(Provided information Opens)

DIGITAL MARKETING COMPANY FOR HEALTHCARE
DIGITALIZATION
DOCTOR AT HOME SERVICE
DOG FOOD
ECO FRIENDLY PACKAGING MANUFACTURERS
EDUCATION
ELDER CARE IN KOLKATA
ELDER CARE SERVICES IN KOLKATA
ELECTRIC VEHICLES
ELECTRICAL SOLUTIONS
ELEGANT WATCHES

(Provided information Closes)
(Provided information Opens)

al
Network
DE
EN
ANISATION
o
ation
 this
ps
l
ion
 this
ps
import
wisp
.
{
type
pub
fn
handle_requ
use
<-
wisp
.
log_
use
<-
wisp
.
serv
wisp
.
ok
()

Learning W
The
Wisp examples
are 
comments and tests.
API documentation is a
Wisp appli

(Provided information Closes)

Exercise description —
Whatever else the listing above holds, retype exactly only the lines from the one containing "DIGITAL MARKETING COMPANY FOR HEALTHCARE" to the one containing "ELEGANT WATCHES", both ends kept.

Written response —
DIGITAL MARKETING COMPANY FOR HEALTHCARE
DIGITALIZATION
DOCTOR AT HOME SERVICE
DOG FOOD
ECO FRIENDLY PACKAGING MANUFACTURERS
EDUCATION
ELDER CARE IN KOLKATA
ELDER CARE SERVICES IN KOLKATA
ELECTRIC VEHICLES
ELECTRICAL SOLUTIONS
ELEGANT WATCHES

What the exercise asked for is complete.